HFCL - Swing Trade Analysis with AI Signals
Back to ListSwing Trade Rating: 2.9
| Stock Code | HFCL | Market Cap | 10,809 Cr. | Current Price | 70.7 ₹ | High / Low | 94.0 ₹ |
| Stock P/E | 4,003 | Book Value | 26.1 ₹ | Dividend Yield | 0.14 % | ROCE | 7.90 % |
| ROE | 5.00 % | Face Value | 1.00 ₹ | DMA 50 | 69.6 ₹ | DMA 200 | 75.0 ₹ |
| Chg in FII Hold | 0.00 % | Chg in DII Hold | -4.50 % | PAT Qtr | 56.2 Cr. | PAT Prev Qtr | 61.4 Cr. |
| RSI | 51.1 | MACD | 0.78 | Volume | 1,59,86,373 | Avg Vol 1Wk | 2,95,73,610 |
| Low price | 59.8 ₹ | High price | 94.0 ₹ | PEG Ratio | -342 | Debt to equity | 0.34 |
| 52w Index | 31.8 % | Qtr Profit Var | -28.4 % | EPS | 0.00 ₹ | Industry PE | 15.8 |
📊 HFCL shows weak fundamentals and mixed technical signals. The RSI at 51.1 indicates neutral momentum, while MACD (0.78) is slightly positive, suggesting mild bullishness. However, the stock trades below its 200 DMA (₹75.0) and has a very high P/E (4,003), which is unsustainable. Profitability is declining (PAT down from ₹61.4 Cr. to ₹56.2 Cr., -28.4% variation), and EPS is effectively zero, making valuation unattractive. Short-term swing opportunities may exist, but risk is high.

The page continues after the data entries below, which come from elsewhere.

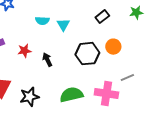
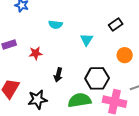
cyan triangle: (63, 25) -> (87, 40), moved
black hexagon: (87, 54) -> (97, 78), moved
black arrow: (47, 60) -> (58, 75), moved, turned -144

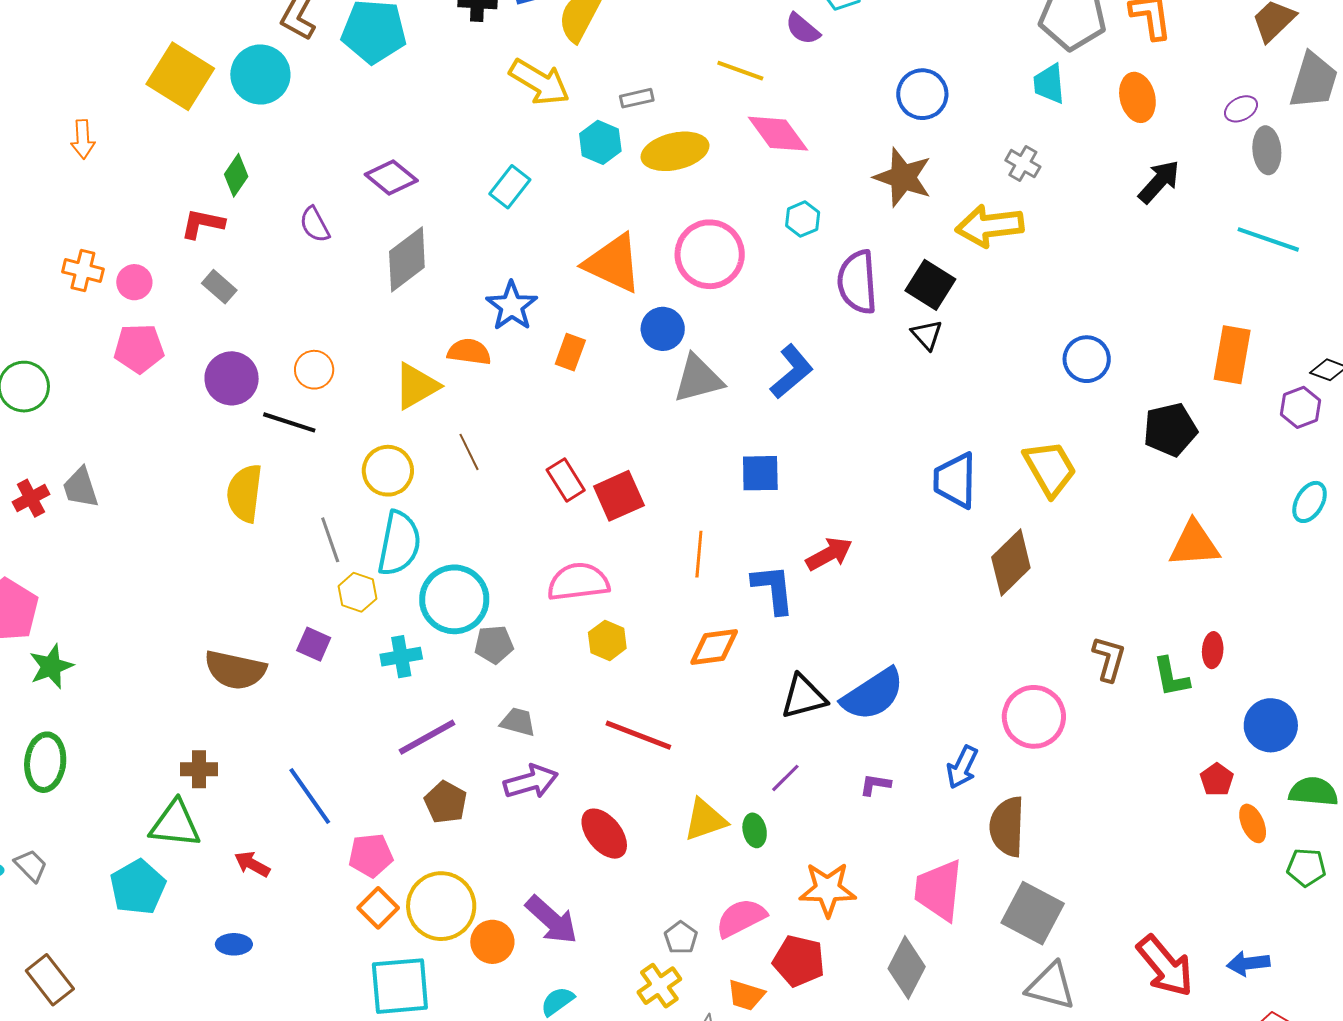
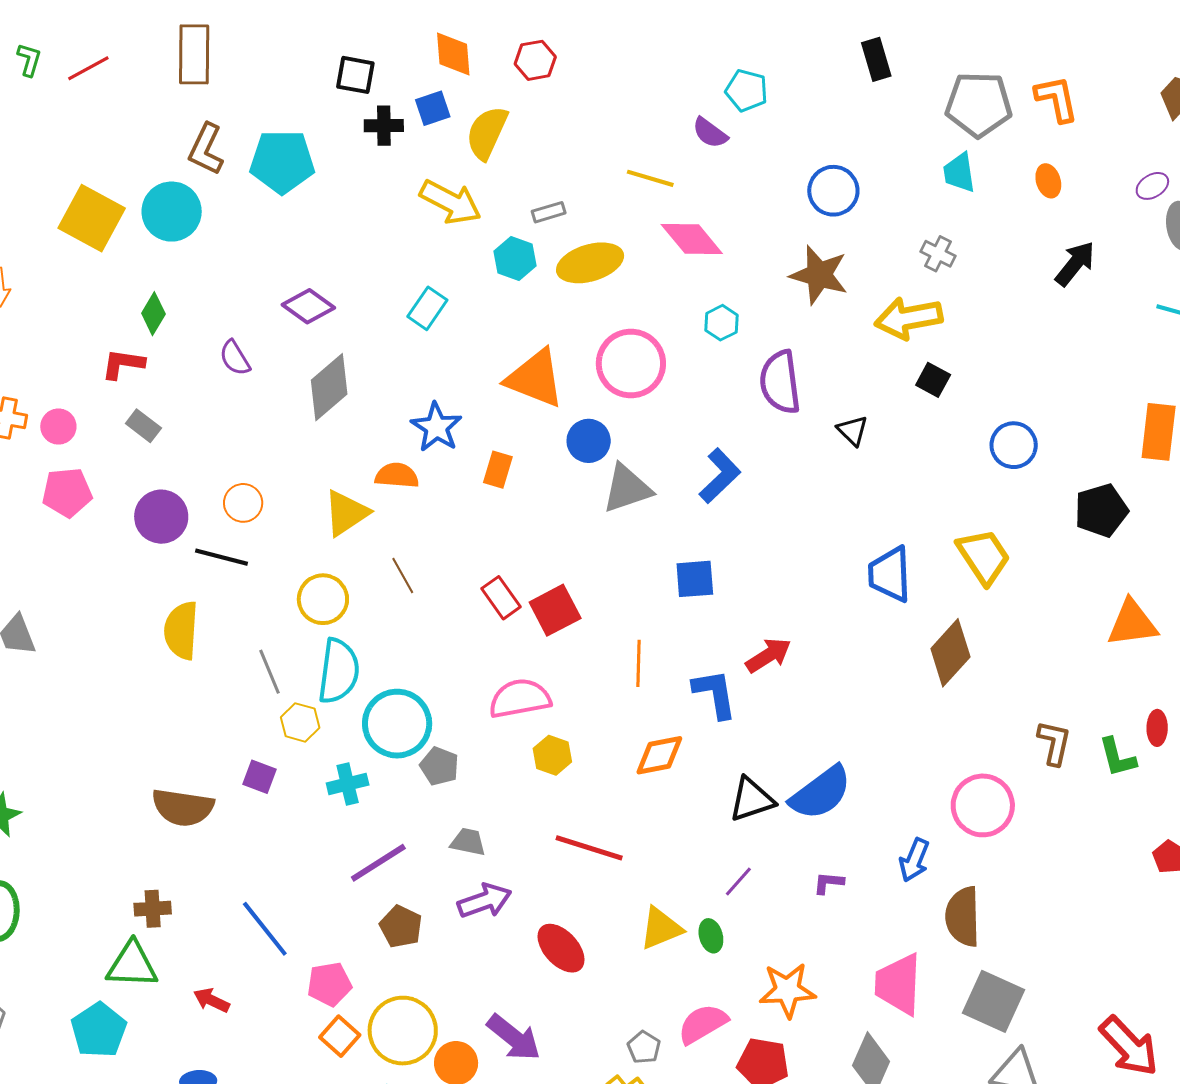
orange ellipse: (1137, 97) -> (1048, 181), size x0.7
black square: (930, 285) -> (933, 380), moved, size x0.7
gray pentagon: (494, 645) -> (439, 766), turned 30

💡 Optimal Entry Price: ₹68–₹71, close to the 50 DMA support.
📈 Exit Strategy (if already holding): Consider exiting around ₹75–₹78 (near 200 DMA resistance) unless strong volume recovery occurs.
✅ Positive
- Debt-to-equity ratio of 0.34 indicates manageable leverage.
- RSI and MACD show neutral-to-slightly positive momentum.

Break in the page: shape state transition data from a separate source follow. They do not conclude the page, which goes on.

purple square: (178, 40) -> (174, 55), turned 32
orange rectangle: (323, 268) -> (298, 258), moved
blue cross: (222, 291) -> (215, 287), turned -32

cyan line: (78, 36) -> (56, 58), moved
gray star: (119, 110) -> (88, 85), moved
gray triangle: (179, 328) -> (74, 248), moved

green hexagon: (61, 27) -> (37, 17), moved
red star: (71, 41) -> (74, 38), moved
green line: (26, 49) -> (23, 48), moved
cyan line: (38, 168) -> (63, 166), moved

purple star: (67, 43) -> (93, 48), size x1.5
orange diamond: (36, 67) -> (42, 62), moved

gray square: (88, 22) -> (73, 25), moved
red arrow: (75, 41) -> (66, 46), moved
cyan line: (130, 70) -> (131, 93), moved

- 52-week index gain of 31.8% reflects long-term resilience.
⚠️ Limitation
- Extremely high P/E (4,003) compared to industry average (15.8).

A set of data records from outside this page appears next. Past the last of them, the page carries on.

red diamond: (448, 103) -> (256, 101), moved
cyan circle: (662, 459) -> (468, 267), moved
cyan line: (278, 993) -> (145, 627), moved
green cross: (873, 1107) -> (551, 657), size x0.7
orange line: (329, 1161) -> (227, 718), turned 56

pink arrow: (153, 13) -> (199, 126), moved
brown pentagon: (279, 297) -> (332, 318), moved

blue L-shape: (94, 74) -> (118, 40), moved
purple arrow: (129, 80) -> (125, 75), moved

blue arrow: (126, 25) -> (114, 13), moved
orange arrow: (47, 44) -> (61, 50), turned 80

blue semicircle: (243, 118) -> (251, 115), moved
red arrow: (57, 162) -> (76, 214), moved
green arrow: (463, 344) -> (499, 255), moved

- EPS is effectively zero, limiting valuation credibility.
- Declining quarterly profits (-28.4% variation).
- Stock trading below 200 DMA reflects weakness.
📉 Company Negative News
- DII holdings declined significantly (-4.50%), showing reduced domestic institutional confidence.
- PAT fell from ₹61.4 Cr. to ₹56.2 Cr.
📈 Company Positive News
- Stable FII holdings (0.00%) indicate no foreign exit pressure.
- Strong trading volumes suggest active market participation.
🏭 Industry
- Telecom and networking sector has growth potential but faces margin pressures.
- Industry P/E at 15.8 highlights HFCL’s extreme overvaluation.
🔎 Conclusion
HFCL is not an ideal candidate for swing trading due to weak fundamentals, unrealistic valuations, and declining profits. A cautious entry near ₹68–₹71 may offer short-term gains, but exit should be considered around ₹75–₹78. Risk management is critical, as momentum is fragile and institutional confidence is weakening.